Putin’s war, Biden’s woes and woeful UN

Vladimir Putin

Russian President Vladimir Putin attends a meeting of heads of the Commonwealth of Independent States (CIS) in Ashgabat on October 11, 2019. 

Vladimir Putin’s invasion and attack of neighbouring Ukraine in February seems to have ruptured Russia’s economic, financial and diplomatic relations with North America, Europe, Japan and Australia.

Europe and the US claim the attack is a justifiable cause for severing ties with a resurging Russia, rising from the ashes of the Soviet Union.

Moscow has had a difficult relationship with the West and has been a subject of much propaganda. For instance, liberals in America claim President Donald J. Trump was a Putin candidate and that the Kremlin oversaw an elaborate scheme to defeat their candidate, Secretary Hillary Clinton.

Although Putin’s unjustifiable war should be condemned by all, it’s being used by President Joe Biden to wage an indirect war with a nuclear-armed Russia ostensibly with the goal of decimating and weakening its military capabilities.

Ignoring worsening inflation, record-high gas prices, declining financial markets, growing supply-chain challenges, and reported shortage of baby formulae among others, Biden rushed through Congress a record $40 billion military aid package to Ukraine, bringing total funding for just two months to $53 billion.     

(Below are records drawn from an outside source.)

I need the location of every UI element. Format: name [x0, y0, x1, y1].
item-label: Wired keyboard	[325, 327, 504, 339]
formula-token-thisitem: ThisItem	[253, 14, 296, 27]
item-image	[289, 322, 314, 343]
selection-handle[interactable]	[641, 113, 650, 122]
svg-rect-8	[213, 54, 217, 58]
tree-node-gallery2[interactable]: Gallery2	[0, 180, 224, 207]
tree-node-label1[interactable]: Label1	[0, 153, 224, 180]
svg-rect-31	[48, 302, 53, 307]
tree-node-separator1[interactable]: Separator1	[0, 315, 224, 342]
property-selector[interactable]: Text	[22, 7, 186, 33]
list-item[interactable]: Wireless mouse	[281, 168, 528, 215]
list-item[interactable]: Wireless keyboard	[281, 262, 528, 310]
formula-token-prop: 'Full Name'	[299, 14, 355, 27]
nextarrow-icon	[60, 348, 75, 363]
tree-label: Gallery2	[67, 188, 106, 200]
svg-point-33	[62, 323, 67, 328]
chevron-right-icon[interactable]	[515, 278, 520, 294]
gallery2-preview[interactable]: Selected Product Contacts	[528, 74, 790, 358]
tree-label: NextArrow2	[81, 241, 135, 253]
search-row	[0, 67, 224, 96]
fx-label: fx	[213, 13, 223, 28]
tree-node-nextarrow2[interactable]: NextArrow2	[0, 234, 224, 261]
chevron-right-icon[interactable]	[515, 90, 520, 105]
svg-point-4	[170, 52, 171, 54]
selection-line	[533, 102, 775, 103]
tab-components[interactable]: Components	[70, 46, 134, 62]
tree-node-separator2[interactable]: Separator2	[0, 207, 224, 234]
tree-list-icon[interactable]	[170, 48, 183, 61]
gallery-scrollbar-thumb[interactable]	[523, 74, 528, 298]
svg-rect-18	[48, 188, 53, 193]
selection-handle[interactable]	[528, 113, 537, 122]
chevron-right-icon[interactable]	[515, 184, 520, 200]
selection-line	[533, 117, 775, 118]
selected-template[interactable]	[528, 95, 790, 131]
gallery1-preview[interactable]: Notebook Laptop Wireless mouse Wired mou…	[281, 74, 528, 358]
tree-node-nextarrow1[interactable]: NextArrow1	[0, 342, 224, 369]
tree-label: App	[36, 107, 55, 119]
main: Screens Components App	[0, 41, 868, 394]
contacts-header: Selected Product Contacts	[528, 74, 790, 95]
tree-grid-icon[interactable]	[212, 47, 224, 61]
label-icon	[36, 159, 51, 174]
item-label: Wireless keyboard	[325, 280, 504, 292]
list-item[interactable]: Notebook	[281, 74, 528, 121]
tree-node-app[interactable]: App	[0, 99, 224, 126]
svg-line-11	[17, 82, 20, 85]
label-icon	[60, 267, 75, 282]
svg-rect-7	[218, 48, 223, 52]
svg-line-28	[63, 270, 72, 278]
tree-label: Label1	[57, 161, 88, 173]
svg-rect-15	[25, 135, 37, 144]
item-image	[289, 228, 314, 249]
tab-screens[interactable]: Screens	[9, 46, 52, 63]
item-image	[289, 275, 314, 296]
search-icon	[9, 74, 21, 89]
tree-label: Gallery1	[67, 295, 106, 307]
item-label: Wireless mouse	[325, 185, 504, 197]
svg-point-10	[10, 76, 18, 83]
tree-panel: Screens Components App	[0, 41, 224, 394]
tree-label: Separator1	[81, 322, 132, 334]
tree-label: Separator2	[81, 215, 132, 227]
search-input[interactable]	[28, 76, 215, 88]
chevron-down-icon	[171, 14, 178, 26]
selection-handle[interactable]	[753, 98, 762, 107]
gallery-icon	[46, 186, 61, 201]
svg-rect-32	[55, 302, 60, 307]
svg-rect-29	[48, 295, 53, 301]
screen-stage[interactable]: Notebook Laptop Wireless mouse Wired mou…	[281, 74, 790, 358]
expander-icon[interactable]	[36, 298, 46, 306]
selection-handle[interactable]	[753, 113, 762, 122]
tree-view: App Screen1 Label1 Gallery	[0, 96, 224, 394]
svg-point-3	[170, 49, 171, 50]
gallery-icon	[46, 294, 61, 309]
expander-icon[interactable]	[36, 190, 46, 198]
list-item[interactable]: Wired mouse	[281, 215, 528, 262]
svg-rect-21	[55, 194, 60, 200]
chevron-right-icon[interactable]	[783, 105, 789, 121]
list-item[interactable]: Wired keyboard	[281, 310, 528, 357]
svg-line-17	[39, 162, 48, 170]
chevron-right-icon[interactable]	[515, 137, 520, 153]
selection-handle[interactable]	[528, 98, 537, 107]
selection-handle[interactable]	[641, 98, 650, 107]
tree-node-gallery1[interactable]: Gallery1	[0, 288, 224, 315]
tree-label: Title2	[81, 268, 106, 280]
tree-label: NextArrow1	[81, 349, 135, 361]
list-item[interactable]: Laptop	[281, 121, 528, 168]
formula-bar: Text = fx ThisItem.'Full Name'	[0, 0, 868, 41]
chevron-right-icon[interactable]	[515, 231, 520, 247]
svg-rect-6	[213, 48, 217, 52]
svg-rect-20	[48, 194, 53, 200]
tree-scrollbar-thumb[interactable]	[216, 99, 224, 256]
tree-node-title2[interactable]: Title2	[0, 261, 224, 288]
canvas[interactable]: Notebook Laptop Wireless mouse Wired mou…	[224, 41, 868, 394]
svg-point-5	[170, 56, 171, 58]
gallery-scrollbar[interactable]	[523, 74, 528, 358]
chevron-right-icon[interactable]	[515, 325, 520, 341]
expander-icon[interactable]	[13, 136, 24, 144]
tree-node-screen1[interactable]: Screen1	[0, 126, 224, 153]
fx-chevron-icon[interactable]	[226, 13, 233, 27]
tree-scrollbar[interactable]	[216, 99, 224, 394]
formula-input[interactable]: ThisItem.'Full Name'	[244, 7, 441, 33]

There are both direct and indirect costs to massive military expenditures by Washington and Europe to “defeat Putin”. Arming Ukrainian forces and volunteer groups to take on Putin’s army may seem a laudable proposition, but it runs the risk of escalating the crisis, drawing in new combatants and nations.

Achieved little consensus

Also, flooding Eastern Europe with weapons, fighters and mercenaries has implications to Europe’s long-term security. Yet, defeating Putin has become a singular desire of western powers to the point of ignoring and even excusing the involvement of ultra-right neo-Nazi group, the Azov regiment.  Although the identity and character of this group has been discussed and acknowledged in many sources, including by the influential New York Times, Azov’s right-wing extremist and anti-Semitic ideology does not seem to bother Biden and his allies.                 

In 2015, world leaders unanimously approved the Sustainable Development Goals (SDGs) but achieved little consensus around new and increased funding to adequately implement these broad aspirations. Poor countries that welcomed the 17 goals soon learned that they were largely unfunded and would remain aspirational rather than practical.

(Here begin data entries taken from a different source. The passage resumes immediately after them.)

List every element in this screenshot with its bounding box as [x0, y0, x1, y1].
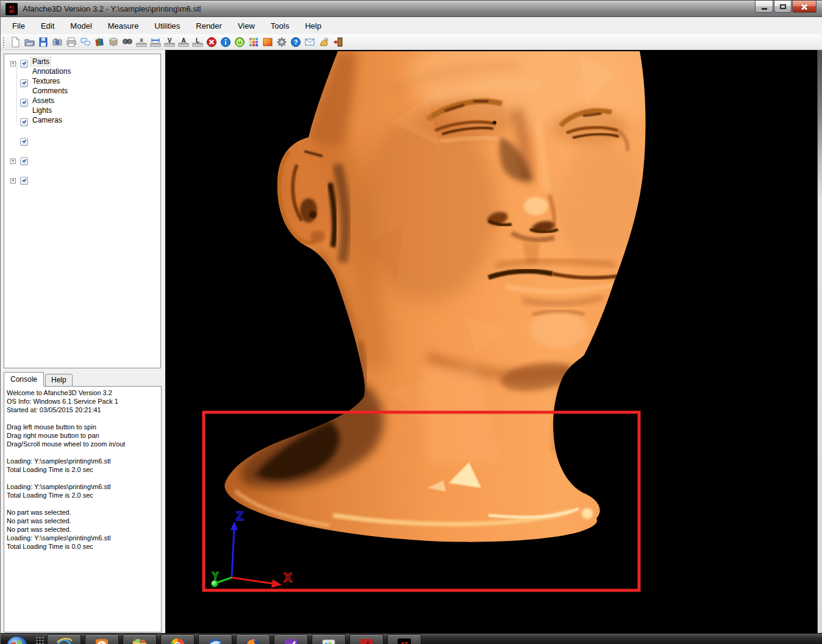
- taskbar-item-purple-chart-app[interactable]: [274, 634, 308, 644]
- z-axis-label: Z: [236, 509, 243, 523]
- menu-help[interactable]: Help: [297, 19, 329, 33]
- app-icon-text: A1: [9, 5, 15, 9]
- taskbar-item-firefox[interactable]: [236, 634, 270, 644]
- settings-gear-icon[interactable]: [274, 35, 288, 49]
- menu-file[interactable]: File: [4, 19, 33, 33]
- afanche3d-icon: AT: [395, 636, 413, 644]
- screenshot-icon[interactable]: [50, 35, 64, 49]
- taskbar-item-image-viewer[interactable]: [312, 634, 346, 644]
- console-panel: Welcome to Afanche3D Version 3.2 OS Info…: [4, 386, 162, 632]
- toolbar: X V A L ?: [1, 34, 822, 50]
- maximize-icon: [780, 4, 786, 9]
- menu-bar: File Edit Model Measure Utilities Render…: [1, 18, 822, 34]
- svg-text:A: A: [181, 37, 185, 43]
- checkbox-cameras[interactable]: [20, 177, 28, 185]
- svg-text:?: ?: [293, 38, 298, 46]
- 3d-viewport[interactable]: Z X Y: [165, 50, 822, 633]
- image-viewer-icon: [320, 636, 338, 644]
- svg-text:V: V: [167, 37, 171, 43]
- checkbox-comments[interactable]: [20, 118, 28, 126]
- close-button[interactable]: [792, 1, 817, 13]
- checkbox-textures[interactable]: [20, 99, 28, 107]
- svg-text:L: L: [195, 37, 199, 43]
- title-bar[interactable]: A1 3D Afanche3D Version 3.2 - Y:\samples…: [1, 0, 822, 17]
- app-icon: A1 3D: [5, 3, 18, 15]
- window-title: Afanche3D Version 3.2 - Y:\samples\print…: [23, 4, 201, 13]
- app-icon-text2: 3D: [9, 9, 15, 13]
- scene-tree-panel: + Parts Annotations Textures Comments As…: [4, 54, 161, 368]
- feedback-icon[interactable]: [316, 35, 331, 49]
- measure-angle-icon[interactable]: A: [176, 35, 190, 49]
- taskbar-item-windows-explorer[interactable]: [123, 634, 157, 644]
- close-icon: [800, 2, 809, 11]
- taskbar-item-flash[interactable]: [349, 634, 384, 644]
- open-file-icon[interactable]: [22, 35, 36, 49]
- measure-length-icon[interactable]: L: [190, 35, 204, 49]
- axis-gizmo: Z X Y: [212, 509, 293, 588]
- menu-render[interactable]: Render: [188, 19, 230, 33]
- taskbar-item-internet-explorer[interactable]: [47, 634, 81, 644]
- info-icon[interactable]: [218, 35, 232, 49]
- measure-point-icon[interactable]: X: [134, 35, 148, 49]
- taskbar-item-chrome[interactable]: [160, 634, 195, 644]
- 3d-object-icon[interactable]: [106, 35, 120, 49]
- power-icon[interactable]: [232, 35, 246, 49]
- taskbar-item-thunderbird[interactable]: [198, 634, 232, 644]
- checkbox-lights[interactable]: [20, 157, 28, 165]
- color-palette-icon[interactable]: [246, 35, 260, 49]
- y-axis-ball: [212, 581, 218, 587]
- email-icon[interactable]: [302, 35, 316, 49]
- firefox-icon: [244, 636, 262, 644]
- taskbar-item-afanche3d[interactable]: AT: [387, 634, 421, 644]
- purple-chart-icon: [282, 636, 300, 644]
- maximize-button[interactable]: [774, 1, 792, 13]
- media-player-icon: [93, 636, 111, 644]
- measure-vertical-icon[interactable]: V: [162, 35, 176, 49]
- material-swatch-icon[interactable]: [260, 35, 274, 49]
- menu-measure[interactable]: Measure: [100, 19, 147, 33]
- window-controls: [754, 1, 817, 13]
- console-log[interactable]: Welcome to Afanche3D Version 3.2 OS Info…: [4, 387, 161, 632]
- x-axis-label: X: [284, 571, 292, 584]
- panel-tabs: Console Help: [4, 372, 74, 387]
- taskbar: AT: [1, 633, 822, 644]
- print-icon[interactable]: [64, 35, 78, 49]
- exit-icon[interactable]: [331, 35, 345, 49]
- new-file-icon[interactable]: [8, 35, 22, 49]
- save-icon[interactable]: [36, 35, 50, 49]
- menu-view[interactable]: View: [230, 19, 263, 33]
- svg-text:X: X: [139, 37, 143, 43]
- minimize-button[interactable]: [755, 1, 773, 13]
- z-axis-arrow: [231, 521, 238, 530]
- sidebar: + Parts Annotations Textures Comments As…: [1, 50, 165, 633]
- menu-edit[interactable]: Edit: [33, 19, 62, 33]
- toolbar-grip[interactable]: [2, 37, 5, 48]
- expand-plus-icon[interactable]: +: [10, 178, 16, 184]
- window-right-frame: [817, 50, 822, 633]
- tab-help[interactable]: Help: [45, 374, 73, 387]
- stop-icon[interactable]: [204, 35, 218, 49]
- menu-utilities[interactable]: Utilities: [146, 19, 188, 33]
- measure-distance-icon[interactable]: [148, 35, 162, 49]
- expand-plus-icon[interactable]: +: [10, 159, 16, 164]
- svg-text:AT: AT: [401, 642, 409, 644]
- flash-icon: [357, 636, 376, 644]
- taskbar-item-media-player[interactable]: [85, 634, 119, 644]
- tab-console[interactable]: Console: [4, 372, 44, 387]
- model-canvas[interactable]: Z X Y: [165, 50, 822, 633]
- expand-plus-icon[interactable]: +: [10, 61, 16, 66]
- help-icon[interactable]: ?: [288, 35, 302, 49]
- menu-model[interactable]: Model: [62, 19, 99, 33]
- menu-tools[interactable]: Tools: [263, 19, 297, 33]
- checkbox-annotations[interactable]: [20, 79, 28, 87]
- minimize-icon: [762, 8, 767, 10]
- checkbox-parts[interactable]: [20, 60, 28, 68]
- chrome-icon: [168, 636, 187, 644]
- find-icon[interactable]: [120, 35, 134, 49]
- library-icon[interactable]: [92, 35, 106, 49]
- start-button[interactable]: [5, 635, 29, 644]
- app-grid-dots-icon[interactable]: [35, 636, 44, 644]
- thunderbird-icon: [206, 636, 224, 644]
- checkbox-assets[interactable]: [20, 138, 28, 146]
- comments-icon[interactable]: [78, 35, 92, 49]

Furthermore, they would have to compete for resources with developed nations which claimed that they, too, needed to implement those goals.

As a result, many developing countries remain ill-equipped to take on this daunting task. Furthermore, individual commitments made by rich nations have not materialised due to several reasons, including their military campaigns in Syria, Libya and other lands, which destroyed livelihoods and infrastructure, collapsed economies, and triggered a large refugee crisis.

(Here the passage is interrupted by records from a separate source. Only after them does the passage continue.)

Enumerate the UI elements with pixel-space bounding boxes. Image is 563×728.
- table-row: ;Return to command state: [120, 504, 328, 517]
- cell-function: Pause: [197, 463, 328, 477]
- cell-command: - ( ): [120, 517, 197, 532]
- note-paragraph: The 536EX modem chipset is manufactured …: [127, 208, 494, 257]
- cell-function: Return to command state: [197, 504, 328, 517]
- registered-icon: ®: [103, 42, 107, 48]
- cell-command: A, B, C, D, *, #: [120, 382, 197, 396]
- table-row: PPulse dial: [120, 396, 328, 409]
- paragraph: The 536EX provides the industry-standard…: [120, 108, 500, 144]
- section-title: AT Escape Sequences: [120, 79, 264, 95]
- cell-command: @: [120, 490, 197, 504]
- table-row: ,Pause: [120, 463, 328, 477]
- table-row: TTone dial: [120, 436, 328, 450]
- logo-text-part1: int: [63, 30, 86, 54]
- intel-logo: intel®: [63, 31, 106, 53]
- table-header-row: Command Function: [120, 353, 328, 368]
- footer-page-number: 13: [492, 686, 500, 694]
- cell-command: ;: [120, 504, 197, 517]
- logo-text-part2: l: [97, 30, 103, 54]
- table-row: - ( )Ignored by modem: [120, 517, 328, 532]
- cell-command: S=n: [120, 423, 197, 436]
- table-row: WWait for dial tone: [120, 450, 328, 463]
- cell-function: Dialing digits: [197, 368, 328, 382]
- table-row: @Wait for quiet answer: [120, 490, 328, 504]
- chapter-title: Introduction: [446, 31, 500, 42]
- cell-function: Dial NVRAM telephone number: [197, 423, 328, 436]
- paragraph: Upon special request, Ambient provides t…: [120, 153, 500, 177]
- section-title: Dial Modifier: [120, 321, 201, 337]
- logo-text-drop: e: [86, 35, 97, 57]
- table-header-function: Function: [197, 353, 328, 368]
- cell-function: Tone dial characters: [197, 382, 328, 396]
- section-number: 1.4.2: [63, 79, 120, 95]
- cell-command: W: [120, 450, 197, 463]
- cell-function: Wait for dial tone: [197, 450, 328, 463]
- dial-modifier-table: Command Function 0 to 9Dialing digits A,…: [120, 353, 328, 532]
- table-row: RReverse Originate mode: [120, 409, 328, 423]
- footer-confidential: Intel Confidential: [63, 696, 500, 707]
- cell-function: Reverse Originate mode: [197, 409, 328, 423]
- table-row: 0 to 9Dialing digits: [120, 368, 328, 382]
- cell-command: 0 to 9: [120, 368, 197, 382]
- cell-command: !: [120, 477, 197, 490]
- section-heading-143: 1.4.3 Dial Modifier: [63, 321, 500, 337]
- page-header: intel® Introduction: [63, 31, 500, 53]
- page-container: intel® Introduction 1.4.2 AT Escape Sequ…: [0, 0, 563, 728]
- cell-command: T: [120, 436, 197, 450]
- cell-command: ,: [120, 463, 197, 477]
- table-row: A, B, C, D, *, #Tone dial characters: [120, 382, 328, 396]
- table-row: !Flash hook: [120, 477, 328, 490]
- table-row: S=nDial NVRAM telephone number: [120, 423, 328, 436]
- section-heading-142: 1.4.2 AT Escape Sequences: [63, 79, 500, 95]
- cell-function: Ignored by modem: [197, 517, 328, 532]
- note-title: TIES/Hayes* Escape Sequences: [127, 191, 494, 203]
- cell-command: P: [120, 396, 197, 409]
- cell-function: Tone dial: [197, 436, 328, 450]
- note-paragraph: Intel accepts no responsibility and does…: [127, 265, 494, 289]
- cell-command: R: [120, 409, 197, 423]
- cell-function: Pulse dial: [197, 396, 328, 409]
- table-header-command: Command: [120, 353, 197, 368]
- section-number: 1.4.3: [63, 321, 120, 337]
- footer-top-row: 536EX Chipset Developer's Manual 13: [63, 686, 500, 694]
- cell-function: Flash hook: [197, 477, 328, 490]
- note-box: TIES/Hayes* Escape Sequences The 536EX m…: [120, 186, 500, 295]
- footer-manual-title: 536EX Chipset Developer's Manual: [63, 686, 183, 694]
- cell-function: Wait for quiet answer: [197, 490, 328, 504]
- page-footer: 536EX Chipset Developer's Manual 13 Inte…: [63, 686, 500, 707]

Western powers have used these crises to divert development finance and foreign aid away from poor countries. This explains why President Biden and European leaders are all too eager to fund wars than help poor and least developed countries tackle poverty, hunger, and disease and climate change fallout, include rising sea level and disappearing rivers—all of which have been worsened by debilitating neoliberal policies and globalisation forces perpetrated by developed nations.   

Multilateralism

António  Guterres’ time as the Secretary-General of the United Nations is punctuated by a series of crises, which have cumulatively eroded global attention from the SGDs. Failed efforts to “democratise” North Africa and the Middle East diverted bilateral and multilateral resources from sustainable development in order to deal with raging conflicts and handle refugees on continental Europe.

And then the outbreak of the global pandemic confronted world leaders, including Mr Guterres, with the most challenging public health crisis, impacts of which continue to reverberate around the world. 

The effectiveness of multilateralism continues to wane largely due to simmering tensions between and among world powers, including in the UN Security Council. Geopolitics and the pursuit of regional and global military, political and economic hegemony is a major impediment to the reform of the UN. It also undermines its ability achieve its mission.

Reliance on trade-distorting sanctions and other barriers to trade and the curtailing of capital and technology flow along with disruptions in production and distribution operations will further worsen economies already severely weakened by the pandemic.

This notwithstanding, failure to achieve tangible SDGs-specific success by 2030 will contribute to cynicism that the outfit the  UN’s Mr Guterres leads is no longer fit for the purpose. Several UN reports already show that Members States are largely on track to missing the targets.